The confrontation between Russia and Turkey is raising concerns about its potential negative impact on the region’s economic development. However, detailed analysis indicates that the interdependence between Turkey and Russia is limited, with even fewer possible implications for Georgia. The main ways Turkey depends on Russia are imports of Russian natural gas and revenues from Russian tourists. While we do not expect Russia to cut gas deliveries, we think that fewer tourists will travel to Turkey. Turkish exports of agricultural goods and textiles to Russia are likely to fall, albeit their share of total exports is low. Some of the loss will be compensated by the newly signed EUR 3.0bn deal between Turkey and the EU for managing Middle East migrant inflows. As for the region as a whole, heightened tensions will probably lead to a temporary increase in risk perception, resulting in a higher cost of external financing, particularly for current account deficit economies.

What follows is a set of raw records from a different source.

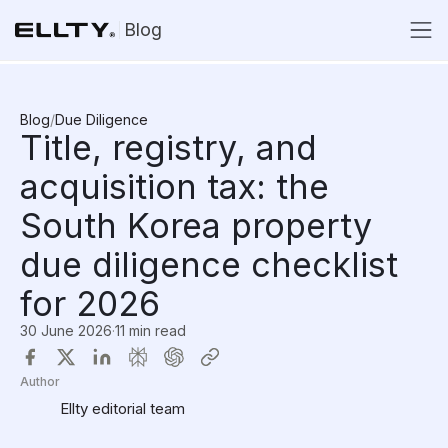
Blog
Blog
/
Due Diligence
Title, registry, and
acquisition tax: the
South Korea property
due diligence checklist
for 2026
30 June 2026
·
11 min read
Author
Ellty editorial team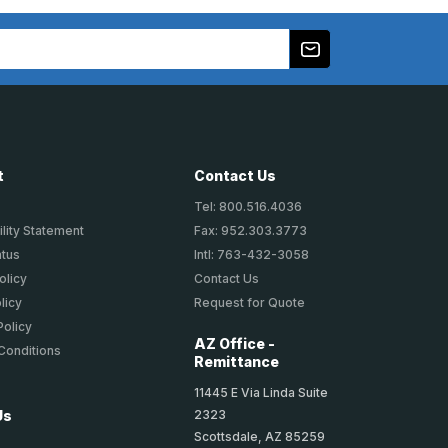
t
Contact Us
Tel: 800.516.4036
lity Statement
Fax: 952.303.3773
atus
Intl: 763-432-3058
olicy
Contact Us
licy
Request for Quote
Policy
AZ Office -
Conditions
Remittance
11445 E Via Linda Suite
2323
Us
Scottsdale, AZ 85259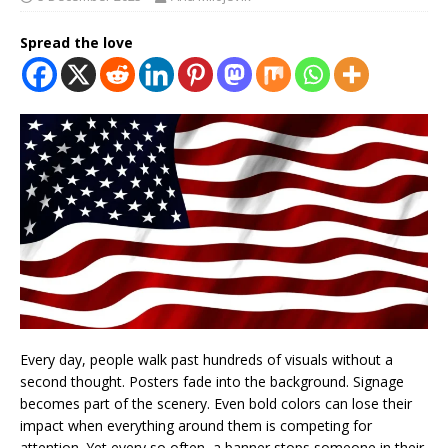
Spread the love
Every day, people walk past hundreds of visuals without a
second thought. Posters fade into the background. Signage
becomes part of the scenery. Even bold colors can lose their
impact when everything around them is competing for
attention. Yet every so often, a banner stops someone in their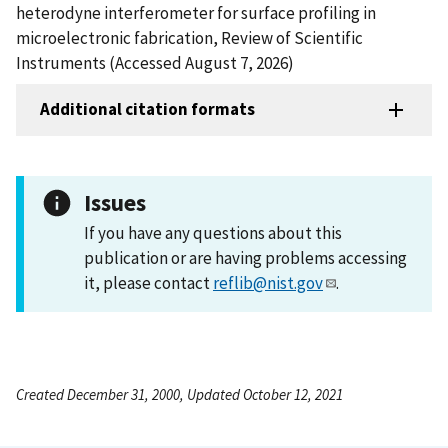
heterodyne interferometer for surface profiling in
microelectronic fabrication, Review of Scientific
Instruments (Accessed August 7, 2026)
Additional citation formats
Issues
If you have any questions about this
publication or are having problems accessing
it, please contact
reflib@nist.gov
.
Created December 31, 2000, Updated October 12, 2021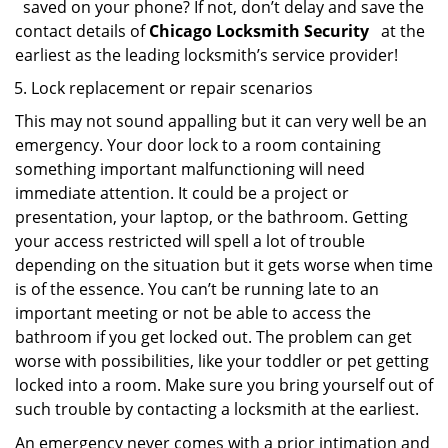
saved on your phone? If not, don’t delay and save the
contact details of
Chicago Locksmith Security
at the
earliest as the leading locksmith’s service provider!
Lock replacement or repair scenarios
This may not sound appalling but it can very well be an
emergency. Your door lock to a room containing
something important malfunctioning will need
immediate attention. It could be a project or
presentation, your laptop, or the bathroom. Getting
your access restricted will spell a lot of trouble
depending on the situation but it gets worse when time
is of the essence. You can’t be running late to an
important meeting or not be able to access the
bathroom if you get locked out. The problem can get
worse with possibilities, like your toddler or pet getting
locked into a room. Make sure you bring yourself out of
such trouble by contacting a locksmith at the earliest.
An emergency never comes with a prior intimation and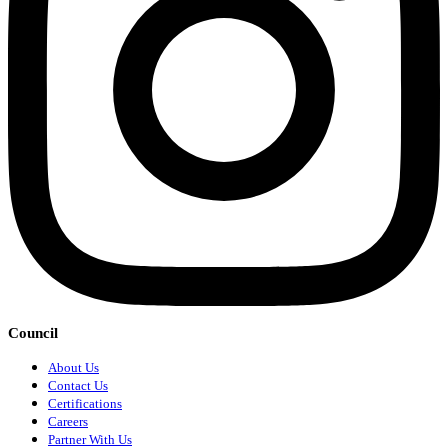
Council
About Us
Contact Us
Certifications
Careers
Partner With Us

Russia accounts for a minor share of total Turkish exports. Russia’s share of total Turkish exports in 2014 was 3.8% (US$ 5.9bn out of a total of US$ 157.6bn), which fell further to 2.5% in 10M15, as the economic contraction in Russia depressed demand for foreign goods. Turkish exports to Russia are dominated by textiles and clothing (19.1% of total exports in 2014), fruits and vegetables (17.9%), machinery and electronics (15.3%), and transport (10.9%). While the overall dependence is limited, the Turkish agricultural sector exhibits high vulnerability, with Russia accounting for 12.7% (US$ 1.1bn) of total Turkish fruit and vegetables exports in 2014 (US$ 8.4bn). Dependence in textiles and machinery is relatively insignificant, as Russia accounted for just 3.9% of total exports in these sectors. On the other hand, Turkey’s dependence on imports is relatively substantial, with Russian goods accounting for 10.4% of total 2014 imports (US$ 25.3bn out of a total of US$ 242.2bn). Key imports from Russia are oil and gas (65.6% of the total in 2014) and metals (16.5%).
Banned products accounted for 0.5% of total Turkish exports. Russia banned the import of 18 items from Turkey starting January 1, 2016. Exports of these items totaled US$ 0.8bn in 2014 (12.9% of total exports to Russia) and have been declining in 2015, falling by 2.3% y/y in 10M15. This fall will accelerate in 2016 once the ban takes effect. However, given the low share in total exports, its impact should be minor.
Contrary to exports, Turkey is highly dependent on Russia for natural gas imports. Overall, Turkey imported 49.3bcm of natural gas in 2014, including 7.3bcm of LNG. Slightly more than half of this gas demand (27.0bcm, 54.8% of total) was met by Russian gas, with the rest being imported from Iran (8.9bcm), Azerbaijan (6.1bcm), and others (7.3bcm). Turkey used the largest share (48.1%) of its natural gas consumption for electricity generation, followed by industry (25.4%), residential (19.3%), and other purposes (7.1%). Therefore, any disruption in natural gas supplies from Russia could have a serious negative impact on electricity generation in Turkey. The country is expected to partially lessen its dependence on Russian gas starting in 2018, as an additional 6bcm of gas will be imported from Azerbaijan (already contracted).